Supplied information:
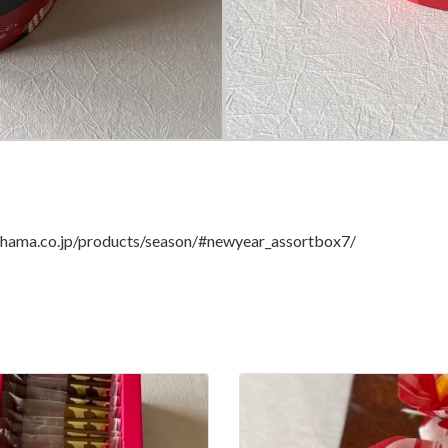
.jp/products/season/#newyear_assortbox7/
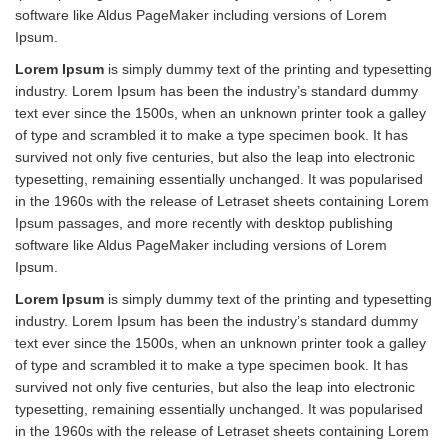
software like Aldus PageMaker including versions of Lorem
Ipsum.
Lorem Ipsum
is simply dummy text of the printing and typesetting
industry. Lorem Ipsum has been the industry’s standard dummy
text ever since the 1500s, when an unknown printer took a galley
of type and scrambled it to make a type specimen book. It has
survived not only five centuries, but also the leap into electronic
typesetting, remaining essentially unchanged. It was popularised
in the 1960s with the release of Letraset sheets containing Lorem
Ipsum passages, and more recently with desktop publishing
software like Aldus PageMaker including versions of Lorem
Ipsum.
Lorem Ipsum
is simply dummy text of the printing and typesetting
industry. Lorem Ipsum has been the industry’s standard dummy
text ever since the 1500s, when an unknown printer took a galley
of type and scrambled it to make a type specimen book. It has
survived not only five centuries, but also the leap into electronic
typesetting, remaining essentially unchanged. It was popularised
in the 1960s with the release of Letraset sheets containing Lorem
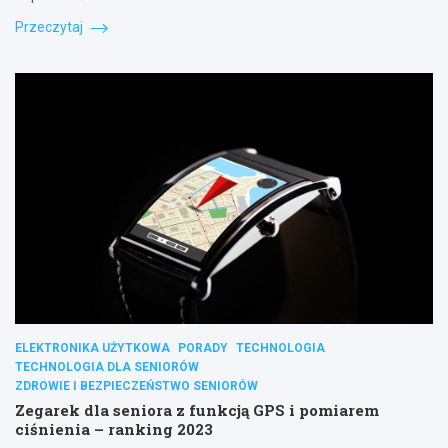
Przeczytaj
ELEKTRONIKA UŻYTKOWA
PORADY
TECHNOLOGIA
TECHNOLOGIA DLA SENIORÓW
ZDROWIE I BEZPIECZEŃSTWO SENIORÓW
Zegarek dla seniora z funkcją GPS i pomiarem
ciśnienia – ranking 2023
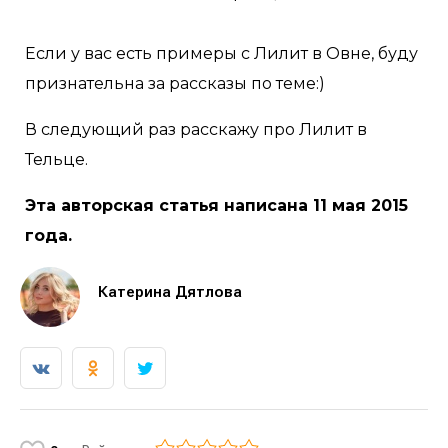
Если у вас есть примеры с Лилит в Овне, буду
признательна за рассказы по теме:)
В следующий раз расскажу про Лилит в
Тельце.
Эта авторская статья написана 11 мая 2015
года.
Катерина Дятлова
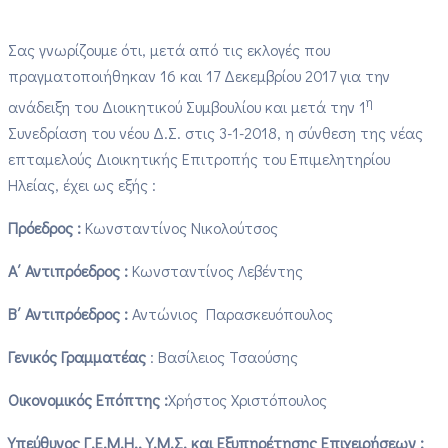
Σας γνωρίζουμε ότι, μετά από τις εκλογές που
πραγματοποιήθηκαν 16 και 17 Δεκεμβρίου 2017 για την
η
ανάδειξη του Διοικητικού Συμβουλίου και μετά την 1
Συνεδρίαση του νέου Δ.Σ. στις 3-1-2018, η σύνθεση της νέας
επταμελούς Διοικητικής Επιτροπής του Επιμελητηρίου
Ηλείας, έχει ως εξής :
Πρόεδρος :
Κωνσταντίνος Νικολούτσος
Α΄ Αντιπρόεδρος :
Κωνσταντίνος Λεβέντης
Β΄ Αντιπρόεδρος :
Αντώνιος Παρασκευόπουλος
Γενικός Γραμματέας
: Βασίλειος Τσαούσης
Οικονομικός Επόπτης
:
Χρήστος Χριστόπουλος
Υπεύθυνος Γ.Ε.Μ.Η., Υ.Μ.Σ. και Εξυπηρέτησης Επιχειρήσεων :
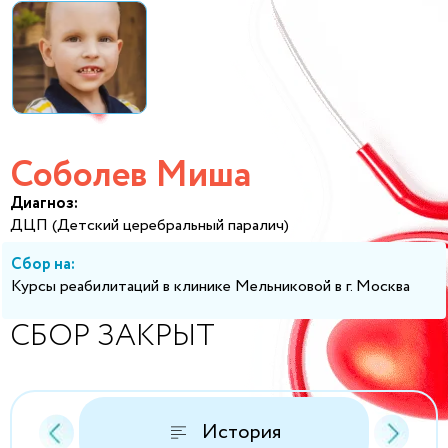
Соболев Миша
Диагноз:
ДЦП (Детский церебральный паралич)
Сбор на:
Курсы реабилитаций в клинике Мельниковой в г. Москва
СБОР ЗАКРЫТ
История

Task goal:
Figure out how many lines of the listing above include "TECHNOLOGIA"; the answer is that number alone.

Solution to this exercise:
2